Start of Block

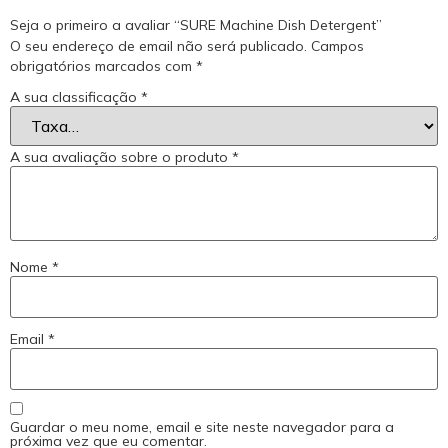
Seja o primeiro a avaliar “SURE Machine Dish Detergent”
O seu endereço de email não será publicado.
Campos
obrigatórios marcados com
*
A sua classificação
*
A sua avaliação sobre o produto
*
Nome
*
Email
*
Guardar o meu nome, email e site neste navegador para a
próxima vez que eu comentar.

End of Block

Each line from the one holding "obrigatórios marcados com" through the last line of the data is to be transcribed exactly, with nothing else added.

obrigatórios marcados com
*
A sua classificação
*
A sua avaliação sobre o produto
*
Nome
*
Email
*
Guardar o meu nome, email e site neste navegador para a
próxima vez que eu comentar.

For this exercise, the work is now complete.